Top of SOURCE MATERIAL

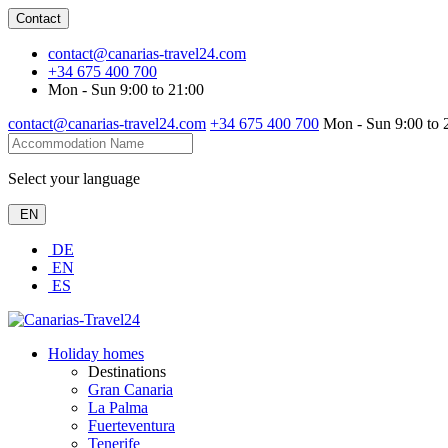
Contact
contact@canarias-travel24.com
+34 675 400 700
Mon - Sun 9:00 to 21:00
contact@canarias-travel24.com
+34 675 400 700
Mon - Sun 9:00 to 
Select your language
EN
DE
EN
ES
Holiday homes
Destinations
Gran Canaria
La Palma
Fuerteventura
Tenerife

Bottom of SOURCE MATERIAL

REQUIREMENT: For every line above, produce an exact transcription that omits the images.

ANSWER TO THIS PROBLEM:
Contact
contact@canarias-travel24.com
+34 675 400 700
Mon - Sun 9:00 to 21:00
contact@canarias-travel24.com
+34 675 400 700
Mon - Sun 9:00 to 
Select your language
EN
DE
EN
ES
Holiday homes
Destinations
Gran Canaria
La Palma
Fuerteventura
Tenerife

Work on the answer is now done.